We ran two database environments in parallel:

Blue Environment (Current):

  • Production database (current schema)
  • Handling 100% of traffic

Green Environment (New):

  • Read replica with new schema
  • Receiving replication from Blue
  • Ready to become primary

Step-by-Step Process

Phase 1: Create Read Replica (30 minutes)

-- On Green environment
CREATE SUBSCRIPTION green_subscription
CONNECTION 'host=blue-db.example.com dbname=production'
PUBLICATION blue_publication;

-- Verify replication lag
SELECT * FROM pg_stat_replication;

We monitored replication lag until it was under 1 second.
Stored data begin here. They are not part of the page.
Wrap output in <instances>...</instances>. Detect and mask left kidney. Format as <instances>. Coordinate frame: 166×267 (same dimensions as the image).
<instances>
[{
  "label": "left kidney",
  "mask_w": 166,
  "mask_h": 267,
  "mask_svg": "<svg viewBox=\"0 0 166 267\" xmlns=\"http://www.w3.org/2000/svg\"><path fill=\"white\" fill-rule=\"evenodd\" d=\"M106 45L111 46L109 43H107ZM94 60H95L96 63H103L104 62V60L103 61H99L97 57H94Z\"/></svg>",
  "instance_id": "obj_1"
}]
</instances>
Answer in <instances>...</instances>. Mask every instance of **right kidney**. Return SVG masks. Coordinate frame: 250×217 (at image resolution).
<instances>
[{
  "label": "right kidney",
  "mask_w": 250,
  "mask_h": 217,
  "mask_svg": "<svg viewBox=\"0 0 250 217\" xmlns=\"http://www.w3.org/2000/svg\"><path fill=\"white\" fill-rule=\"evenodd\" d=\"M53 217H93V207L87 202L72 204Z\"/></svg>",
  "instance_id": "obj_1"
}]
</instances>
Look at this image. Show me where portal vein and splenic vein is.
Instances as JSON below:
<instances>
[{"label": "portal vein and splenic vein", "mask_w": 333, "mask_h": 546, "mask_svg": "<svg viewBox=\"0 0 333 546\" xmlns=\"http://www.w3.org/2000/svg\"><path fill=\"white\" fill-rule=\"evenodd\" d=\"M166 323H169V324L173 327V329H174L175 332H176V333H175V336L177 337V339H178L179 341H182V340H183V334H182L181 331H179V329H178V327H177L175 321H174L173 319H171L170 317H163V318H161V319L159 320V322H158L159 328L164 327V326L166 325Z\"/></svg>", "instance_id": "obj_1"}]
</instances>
Phase 2: Run Migrations on Green (2 hours)

With Green as a read replica, we could run migrations without affecting production:

-- Step 1: Add new columns (nullable first)
ALTER TABLE transactions 
ADD COLUMN metadata JSONB,
ADD COLUMN processed_at TIMESTAMP,
ADD COLUMN version INTEGER DEFAULT 1;

-- Step 2: Backfill data (in batches)
UPDATE transactions 
SET metadata = jsonb_build_object('legacy', true)
WHERE metadata IS NULL
AND id BETWEEN 1 AND 1000000;

-- Step 3: Create indexes concurrently (non-blocking)
CREATE INDEX CONCURRENTLY idx_transactions_metadata 
ON transactions USING GIN (metadata);

-- Step 4: Make columns NOT NULL (after backfill)
ALTER TABLE transactions 
ALTER COLUMN metadata SET NOT NULL;

Key insight: We used CONCURRENTLY for index creation to avoid locking the table.

Phase 3: Switch Traffic Gradually (1 hour)
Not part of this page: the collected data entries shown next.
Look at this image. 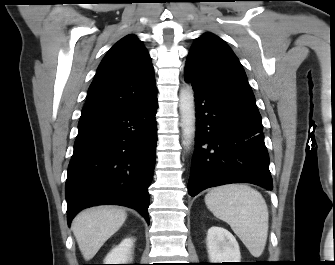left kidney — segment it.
Instances as JSON below:
<instances>
[{
    "label": "left kidney",
    "instance_id": "obj_1",
    "mask_svg": "<svg viewBox=\"0 0 335 265\" xmlns=\"http://www.w3.org/2000/svg\"><path fill=\"white\" fill-rule=\"evenodd\" d=\"M206 242L211 263L240 262L239 244L228 230L212 226L207 232Z\"/></svg>",
    "mask_w": 335,
    "mask_h": 265
}]
</instances>
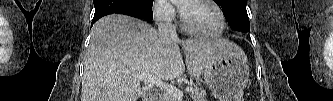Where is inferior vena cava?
Returning <instances> with one entry per match:
<instances>
[{"label":"inferior vena cava","mask_w":333,"mask_h":101,"mask_svg":"<svg viewBox=\"0 0 333 101\" xmlns=\"http://www.w3.org/2000/svg\"><path fill=\"white\" fill-rule=\"evenodd\" d=\"M158 30L166 41L177 39L176 28L171 19H162L158 22Z\"/></svg>","instance_id":"inferior-vena-cava-1"}]
</instances>
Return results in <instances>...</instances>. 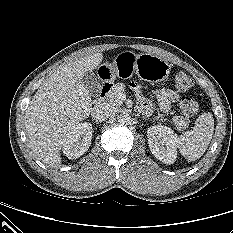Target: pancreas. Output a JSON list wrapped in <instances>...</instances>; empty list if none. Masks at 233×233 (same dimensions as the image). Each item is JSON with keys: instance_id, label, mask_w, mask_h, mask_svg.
<instances>
[{"instance_id": "obj_1", "label": "pancreas", "mask_w": 233, "mask_h": 233, "mask_svg": "<svg viewBox=\"0 0 233 233\" xmlns=\"http://www.w3.org/2000/svg\"><path fill=\"white\" fill-rule=\"evenodd\" d=\"M124 91L125 85H123L122 83L115 84L106 97L108 104L111 107H120L123 104L120 95L123 94ZM157 118L162 119L163 115L159 114ZM172 122L176 125L177 130L182 131L188 127L190 120L188 118H184L183 116H174L172 118Z\"/></svg>"}]
</instances>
We used feature flags to route traffic gradually:

// Application code
const useGreenDB = featureFlag.isEnabled('use-green-db', userId);

const db = useGreenDB ? greenConnection : blueConnection;

// Start with 1% of users
// Monitor error rates
// Gradually increase to 100%

Traffic routing schedule:

  • 0-15 min: 1% traffic to Green
  • 15-30 min: 10% traffic to Green (if error rate < 0.1%)
  • 30-45 min: 50% traffic to Green
  • 45-60 min: 100% traffic to Green

Phase 4: Promote Green to Primary (30 minutes)
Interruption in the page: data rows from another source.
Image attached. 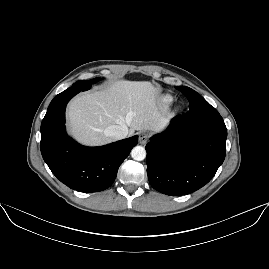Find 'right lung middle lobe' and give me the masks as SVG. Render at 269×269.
I'll use <instances>...</instances> for the list:
<instances>
[{
	"label": "right lung middle lobe",
	"instance_id": "right-lung-middle-lobe-1",
	"mask_svg": "<svg viewBox=\"0 0 269 269\" xmlns=\"http://www.w3.org/2000/svg\"><path fill=\"white\" fill-rule=\"evenodd\" d=\"M99 78H94L91 80H80L73 84L74 87H83L84 90H88L90 85L96 83Z\"/></svg>",
	"mask_w": 269,
	"mask_h": 269
}]
</instances>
Once 100% of traffic was on Green, we promoted it:

-- Stop replication
ALTER SUBSCRIPTION green_subscription DISABLE;

-- Promote Green to primary
SELECT pg_promote();

-- Update DNS/connection strings
-- Blue becomes standby

Strategy 2: Backward-Compatible Migrations

Every migration was designed to be backward-compatible:

Migration Rules:

  1. Add, don't remove: New columns are nullable first
  2. Expand, don't contract: VARCHAR(50) → VARCHAR(255) is safe
  3. Deploy code first: Code supports both old and new schema
  4. Migrate data second: Backfill new columns
  5. Remove old code last: Only after migration complete

Strategy 3: Rollback Plan

We had a rollback plan ready:

  • Instant rollback: Feature flag to route back to Blue
  • Data rollback: Scripts to reverse schema changes
  • Monitoring: Alerts on error rates, latency, replication lag

Thankfully, we didn't need it—but having it ready was critical.

Monitoring & Metrics

We tracked:

  • Replication lag: Must stay under 1 second
  • Error rates: Per environment, per endpoint
  • Latency: P50, P95, P99 for both environments
  • Database locks: Monitor for blocking queries
  • Transaction volume: Ensure no transactions lost

Common Pitfalls to Avoid

❌ Don't Do This:

  • Run migrations during peak traffic
  • Create indexes without CONCURRENTLY
  • Change column types directly (VARCHAR → JSONB)
  • Skip replication lag monitoring
  • Deploy code and migrations simultaneously

The Results

  • Downtime: 0 seconds
  • Data loss: 0 rows
  • Error rate increase: 0.02% (within normal variance)
  • Migration time: 4 hours
  • Rollback time: 2 minutes (if needed)

Implementation Checklist

For your next zero-downtime migration:

  1. Set up read replica (Green environment)
  2. Verify replication lag is minimal
  3. Design backward-compatible migrations
  4. Deploy application code that supports both schemas
  5. Run migrations on Green
  6. Backfill data in batches
  7. Create indexes with CONCURRENTLY
  8. Test Green environment thoroughly
  9. Route traffic gradually using feature flags
  10. Monitor metrics at each step
  11. Promote Green to primary
  12. Keep Blue as standby for 48 hours

The Bottom Line

Zero-downtime migrations aren't magic—they're engineering. With the right strategy, you can migrate databases with millions of rows without a single second of downtime.

At NetForceLabs, we don't take maintenance windows. We build systems that migrate themselves.